DIRECTIONS: Using the listing that follows, report how many lines include the word "user", and add no other words.

DATA FOR THIS TASK:
= Beginning of Section =

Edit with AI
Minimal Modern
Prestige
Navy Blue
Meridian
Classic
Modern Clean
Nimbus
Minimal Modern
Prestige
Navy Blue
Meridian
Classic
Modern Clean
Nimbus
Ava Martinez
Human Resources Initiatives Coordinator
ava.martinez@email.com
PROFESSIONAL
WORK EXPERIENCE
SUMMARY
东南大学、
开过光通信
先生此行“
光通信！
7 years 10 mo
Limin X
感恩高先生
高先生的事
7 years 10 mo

= End of Section =
= Beginning of Section =

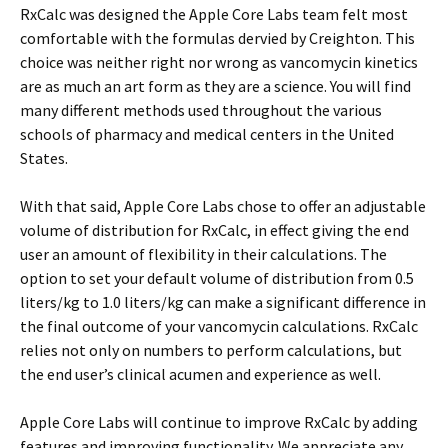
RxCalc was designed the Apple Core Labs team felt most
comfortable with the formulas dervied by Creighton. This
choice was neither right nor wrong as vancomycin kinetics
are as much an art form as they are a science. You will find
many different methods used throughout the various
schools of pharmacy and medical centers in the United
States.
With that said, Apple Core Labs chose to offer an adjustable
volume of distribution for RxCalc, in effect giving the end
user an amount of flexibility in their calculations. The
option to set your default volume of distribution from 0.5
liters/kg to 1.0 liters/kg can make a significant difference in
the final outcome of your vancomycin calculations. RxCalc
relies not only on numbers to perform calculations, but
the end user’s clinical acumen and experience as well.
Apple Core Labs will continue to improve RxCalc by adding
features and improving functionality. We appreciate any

= End of Section =
= Beginning of Section =

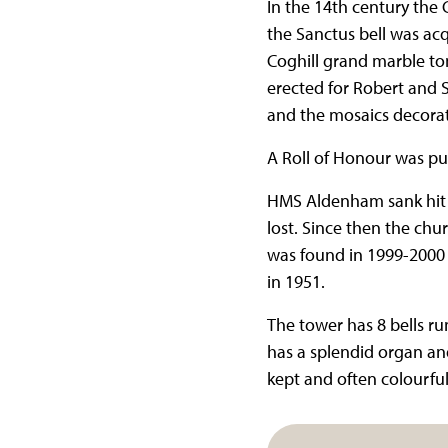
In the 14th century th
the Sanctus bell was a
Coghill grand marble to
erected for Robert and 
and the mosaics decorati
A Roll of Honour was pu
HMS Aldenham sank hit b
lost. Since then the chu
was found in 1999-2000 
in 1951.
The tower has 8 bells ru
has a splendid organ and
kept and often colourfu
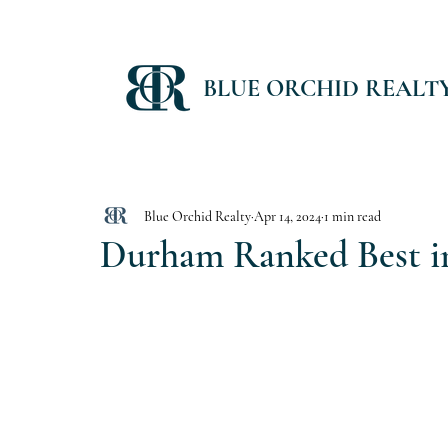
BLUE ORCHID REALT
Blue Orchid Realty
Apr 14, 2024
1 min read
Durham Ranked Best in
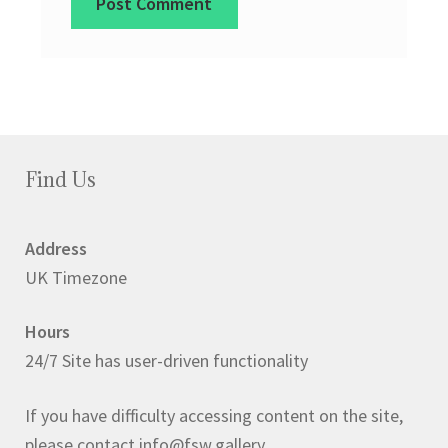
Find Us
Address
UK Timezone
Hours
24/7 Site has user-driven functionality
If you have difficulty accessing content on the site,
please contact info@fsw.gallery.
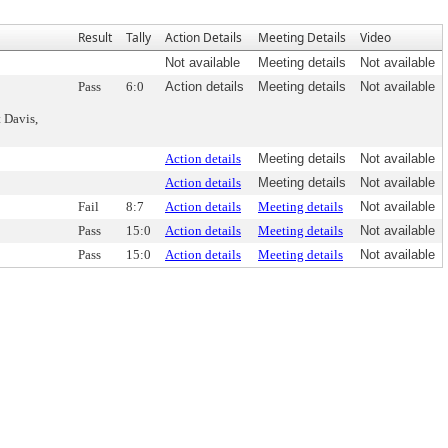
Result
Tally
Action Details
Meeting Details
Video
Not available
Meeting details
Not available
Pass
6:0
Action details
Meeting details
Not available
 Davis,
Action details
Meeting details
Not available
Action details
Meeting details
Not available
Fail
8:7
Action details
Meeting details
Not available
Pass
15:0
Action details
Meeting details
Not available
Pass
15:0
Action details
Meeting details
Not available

= End of Section =

RESPONSE BELOW: 3